Action item. List each line of the data that holds the string "обеспечивает".

Supplied records.
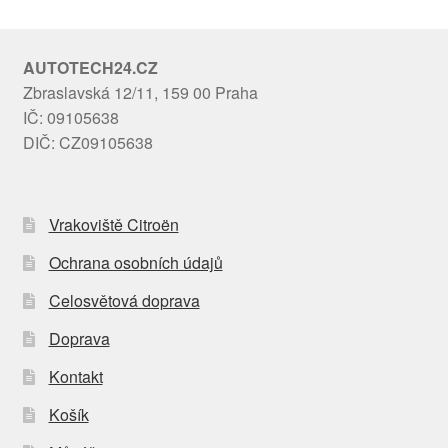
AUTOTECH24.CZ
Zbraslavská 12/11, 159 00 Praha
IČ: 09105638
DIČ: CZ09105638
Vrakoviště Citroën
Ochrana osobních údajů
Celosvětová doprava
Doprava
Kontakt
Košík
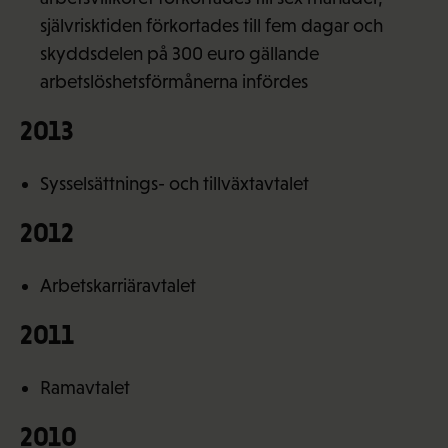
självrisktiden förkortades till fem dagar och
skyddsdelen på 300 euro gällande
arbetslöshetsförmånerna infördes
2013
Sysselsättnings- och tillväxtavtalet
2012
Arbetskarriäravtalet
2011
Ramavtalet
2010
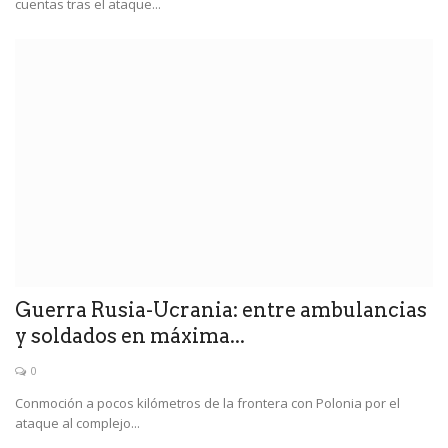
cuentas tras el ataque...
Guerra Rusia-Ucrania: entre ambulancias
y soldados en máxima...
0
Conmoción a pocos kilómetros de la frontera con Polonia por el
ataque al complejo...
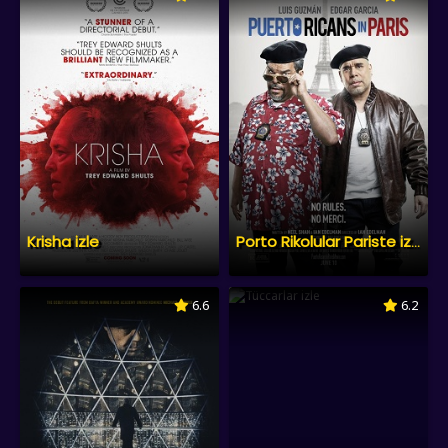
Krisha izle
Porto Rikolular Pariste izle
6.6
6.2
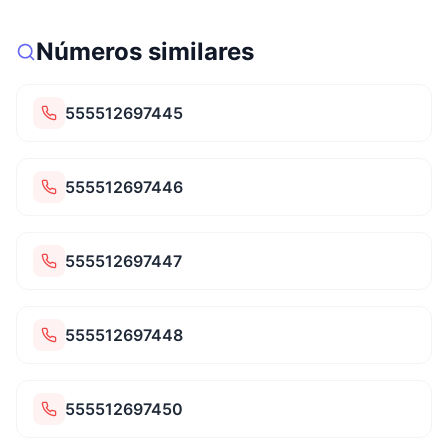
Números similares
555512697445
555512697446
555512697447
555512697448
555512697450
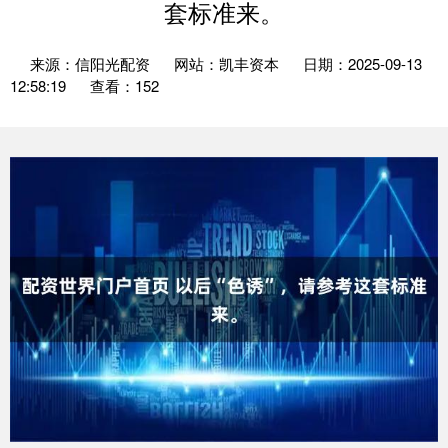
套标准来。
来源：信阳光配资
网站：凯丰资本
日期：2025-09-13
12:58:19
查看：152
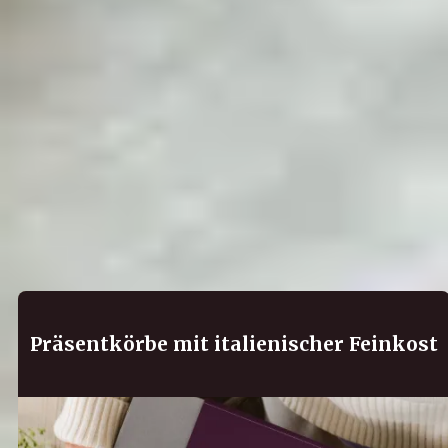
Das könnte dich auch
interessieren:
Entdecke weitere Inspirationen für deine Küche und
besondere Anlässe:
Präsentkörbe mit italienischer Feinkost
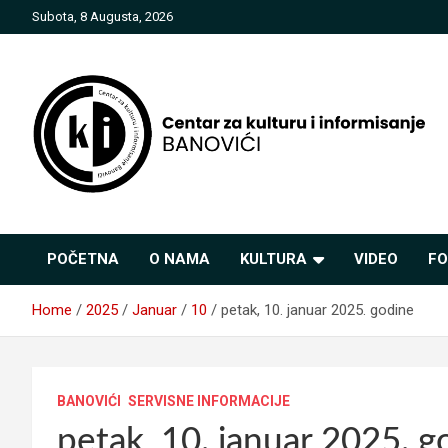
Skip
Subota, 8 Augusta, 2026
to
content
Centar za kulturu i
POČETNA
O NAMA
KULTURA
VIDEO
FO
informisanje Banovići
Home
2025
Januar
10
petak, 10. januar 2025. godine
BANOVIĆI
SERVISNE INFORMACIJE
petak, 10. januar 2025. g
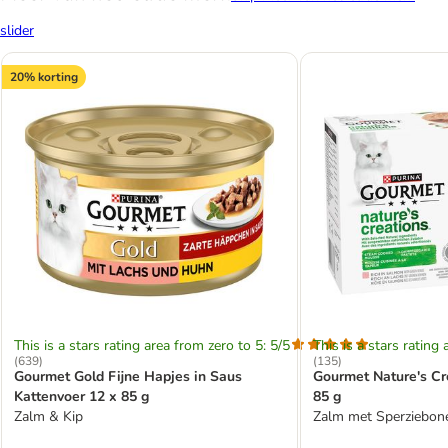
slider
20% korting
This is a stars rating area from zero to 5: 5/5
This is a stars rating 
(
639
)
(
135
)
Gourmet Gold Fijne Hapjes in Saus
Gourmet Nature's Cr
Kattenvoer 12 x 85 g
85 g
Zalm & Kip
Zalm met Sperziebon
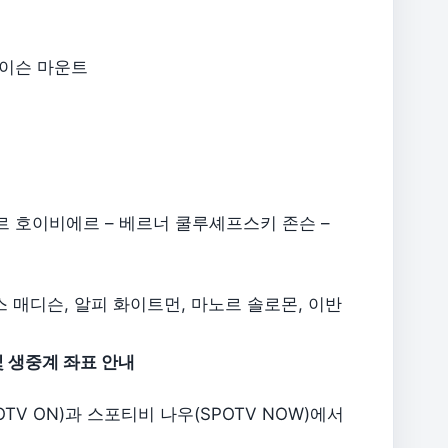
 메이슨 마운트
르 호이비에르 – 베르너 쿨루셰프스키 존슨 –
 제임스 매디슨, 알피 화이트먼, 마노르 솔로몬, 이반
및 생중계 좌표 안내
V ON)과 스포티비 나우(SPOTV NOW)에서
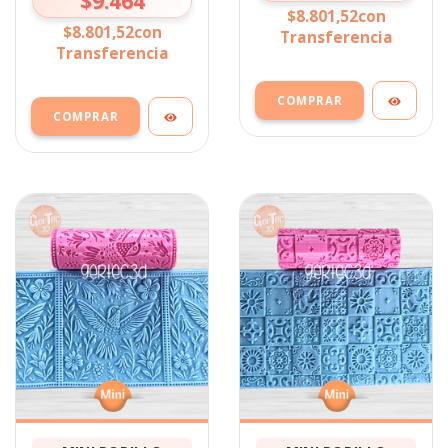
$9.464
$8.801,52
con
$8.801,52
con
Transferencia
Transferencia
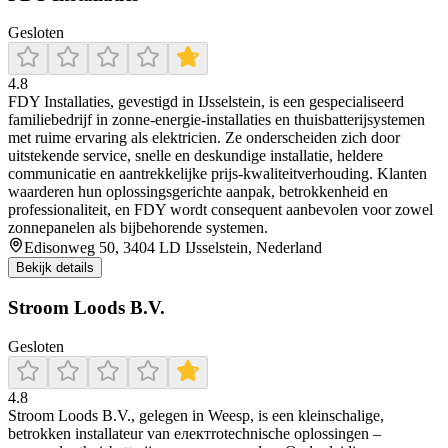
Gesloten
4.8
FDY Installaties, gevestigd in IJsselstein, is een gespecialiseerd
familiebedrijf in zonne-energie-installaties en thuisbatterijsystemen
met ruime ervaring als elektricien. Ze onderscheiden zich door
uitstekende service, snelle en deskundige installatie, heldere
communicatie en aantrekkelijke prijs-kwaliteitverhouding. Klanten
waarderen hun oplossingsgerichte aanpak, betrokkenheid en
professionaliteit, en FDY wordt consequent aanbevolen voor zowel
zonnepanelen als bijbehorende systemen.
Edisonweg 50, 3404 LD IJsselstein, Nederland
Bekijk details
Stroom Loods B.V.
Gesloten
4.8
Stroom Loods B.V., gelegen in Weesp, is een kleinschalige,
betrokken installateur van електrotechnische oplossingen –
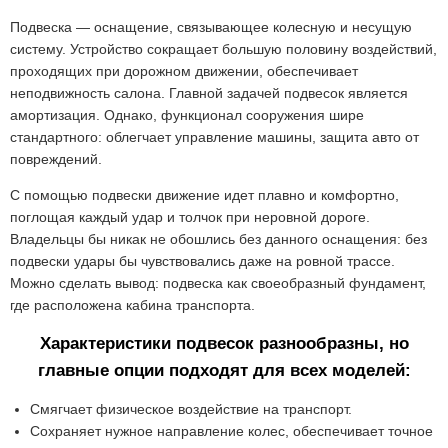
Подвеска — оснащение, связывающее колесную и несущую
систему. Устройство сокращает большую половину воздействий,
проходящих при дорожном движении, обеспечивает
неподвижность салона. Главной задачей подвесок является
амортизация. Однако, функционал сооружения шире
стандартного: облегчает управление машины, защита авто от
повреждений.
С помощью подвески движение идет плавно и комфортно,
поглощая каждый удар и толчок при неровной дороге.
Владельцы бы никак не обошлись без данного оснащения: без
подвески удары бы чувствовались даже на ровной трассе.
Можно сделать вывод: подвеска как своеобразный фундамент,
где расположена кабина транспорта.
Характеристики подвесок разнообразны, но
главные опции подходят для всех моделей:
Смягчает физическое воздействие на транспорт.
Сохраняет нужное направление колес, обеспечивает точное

Result of the exercise.
проходящих при дорожном движении, обеспечивает
Сохраняет нужное направление колес, обеспечивает точное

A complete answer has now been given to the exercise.